Facebook Inc. (NASDAQ:FB) had already been mentioning the slow rollout of a Facebook Ad Exchange, also known as FBX, but now one of the company’s executives is actually speaking out, perhaps even raising expectations on a service that Facebook Inc. (FB) likely needs to prop up its flailing stock price. Is this something investors in Facebook stock – like billionaire fund manager George Soros of Soros Fund Management – want to hear, or would they rather that Facebook minimize expectations?
But is it wise to raise expectations when there might not be any? Facebook Inc. (NASDAQ:FB) executive Carolyn Everson must feel very confident about FBX, based on the comments she made this week in a meeting with reporters at Advertising Week in New York.
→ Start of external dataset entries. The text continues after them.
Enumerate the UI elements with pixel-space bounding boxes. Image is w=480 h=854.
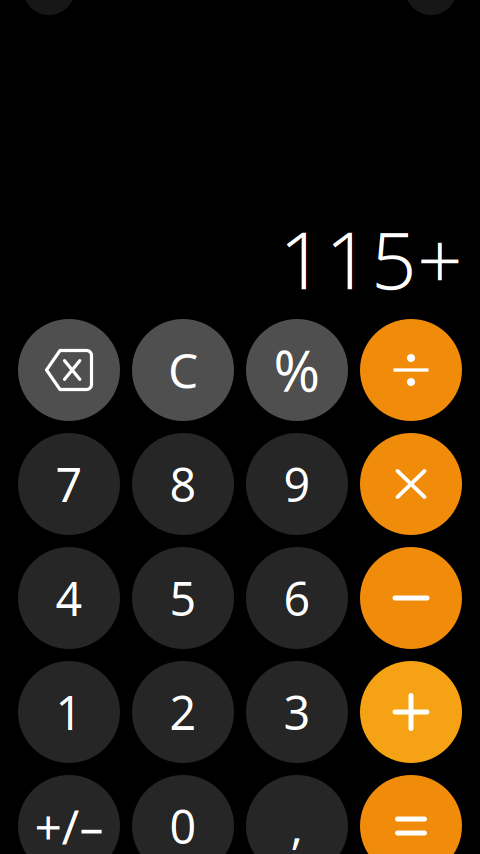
button[interactable]: 4 (18, 547, 120, 649)
staticText: 5 (170, 567, 196, 629)
staticText: 4 (56, 567, 82, 629)
button[interactable]: 2 (132, 661, 234, 763)
button[interactable]: 6 (246, 547, 348, 649)
staticText: 3 (284, 681, 310, 743)
button[interactable]: % (246, 319, 348, 421)
staticText: C (168, 338, 198, 402)
staticText: 115+ (279, 205, 463, 311)
button[interactable]: Subtract (360, 547, 462, 649)
button[interactable]: Multiply (360, 433, 462, 535)
button[interactable]: 3 (246, 661, 348, 763)
button[interactable]: Menu (23, 0, 75, 15)
staticText: , (290, 795, 304, 854)
staticText: 8 (170, 453, 196, 515)
button[interactable]: 7 (18, 433, 120, 535)
button[interactable]: 0 (132, 775, 234, 854)
button[interactable]: Equals (360, 775, 462, 854)
staticText: 1 (56, 681, 82, 743)
staticText: 2 (170, 681, 196, 743)
button[interactable]: Add (360, 661, 462, 763)
staticText: 0 (170, 795, 196, 854)
button[interactable]: 5 (132, 547, 234, 649)
button[interactable]: 8 (132, 433, 234, 535)
button[interactable]: C (132, 319, 234, 421)
button[interactable]: 9 (246, 433, 348, 535)
staticText: 9 (284, 453, 310, 515)
staticText: 6 (284, 567, 310, 629)
button[interactable]: History (405, 0, 457, 15)
staticText: 7 (56, 453, 82, 515)
staticText: % (274, 333, 320, 407)
button[interactable]: , (246, 775, 348, 854)
button[interactable]: +/– (18, 775, 120, 854)
button[interactable]: 1 (18, 661, 120, 763)
staticText: +/– (34, 794, 104, 854)
button[interactable]: Divide (360, 319, 462, 421)
button[interactable]: Delete (18, 319, 120, 421)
Everson came out and predicted with some form of clarity that Facebook Ad Exchange will “unlock a significant amount of spending around the globe.”
First of all, what is “significant”? And does Facebook Inc. (NASDAQ:FB) believe that FBX will help the economy accelerate its currently slow recovery? However these questions are answered, this seems like a very bold prognostication coming from someone at Facebook Inc. (NASDAQ:FB).
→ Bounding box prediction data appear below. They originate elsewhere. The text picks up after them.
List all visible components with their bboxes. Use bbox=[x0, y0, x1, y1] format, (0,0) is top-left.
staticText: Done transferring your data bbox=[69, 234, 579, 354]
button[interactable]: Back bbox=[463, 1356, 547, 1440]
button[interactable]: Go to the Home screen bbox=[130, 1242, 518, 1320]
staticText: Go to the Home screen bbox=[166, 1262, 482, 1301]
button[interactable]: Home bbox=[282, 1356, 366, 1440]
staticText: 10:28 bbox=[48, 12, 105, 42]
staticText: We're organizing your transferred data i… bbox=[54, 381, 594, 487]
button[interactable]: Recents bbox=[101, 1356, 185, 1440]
The Facebook Ad Exchange is a different ad-sales model than Facebook Inc. (FB) has run in the past – and is actually more consistent with what Google Inc. (NASDAQ:GOOG) has been running for years and made much of its ad revenue. FBX involves third parties buying Facebook Inc. (NASDAQ:FB) inventory, place the inventory into categories according to their own data, then sell that inventory to advertisers. In this vein, the advertisers then can buy inventory using a re-targeting model, which has been effective elsewhere on the World Wide Web.
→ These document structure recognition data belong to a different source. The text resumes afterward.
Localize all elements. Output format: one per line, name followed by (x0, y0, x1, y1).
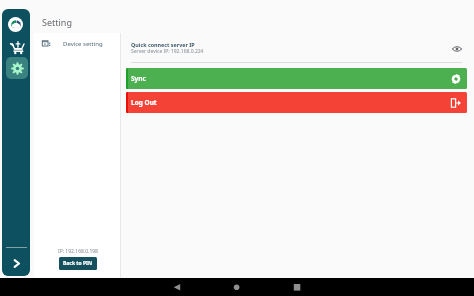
staticText: IP: 192.168.0.198 (58, 248, 98, 255)
staticText: Log Out (131, 98, 157, 107)
staticText: Sync (131, 74, 146, 83)
staticText: Back to PIN (63, 260, 93, 267)
button[interactable]: Settings (6, 57, 28, 79)
staticText: Server device IP: 192.168.0.224 (131, 48, 204, 55)
button[interactable]: Log Out (126, 92, 467, 113)
button[interactable]: Back to PIN (59, 257, 97, 270)
button[interactable]: Toggle IP visibility (449, 41, 465, 57)
button[interactable]: Expand navigation (7, 254, 25, 272)
button[interactable]: Device setting (34, 35, 120, 52)
staticText: Quick connect server IP (131, 41, 195, 48)
staticText: Device setting (63, 40, 103, 48)
button[interactable]: Orders (7, 37, 26, 56)
staticText: Setting (42, 16, 72, 28)
button[interactable]: Sync (126, 68, 467, 89)
button[interactable]: App logo (8, 17, 23, 32)
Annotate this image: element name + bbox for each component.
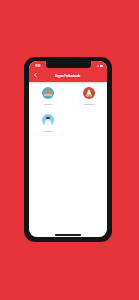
button[interactable]: Physics <box>31 84 64 109</box>
staticText: Chemistry <box>84 103 95 106</box>
staticText: 7:50 <box>35 64 41 68</box>
staticText: Degree Professionals <box>55 74 81 77</box>
button[interactable]: Chemistry <box>72 84 105 109</box>
button[interactable]: Back <box>29 69 41 81</box>
staticText: Physics <box>44 103 52 106</box>
staticText: Biology <box>44 130 53 133</box>
button[interactable]: Biology <box>31 111 64 136</box>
While Facebook Inc. (NASDAQ:FB) currently has a small marketplace for FBX, there are those who believe the return on investment is potentially so high that Facebook Inc. (FB) may be able to sell its advertising at a higher rate than it does currently, which would further increase its revenue. FBX is due to be rolled out on a greater scale in coming weeks, though what impact it would have on the company’s fourth-quarter 2012 earnings remains to be seen.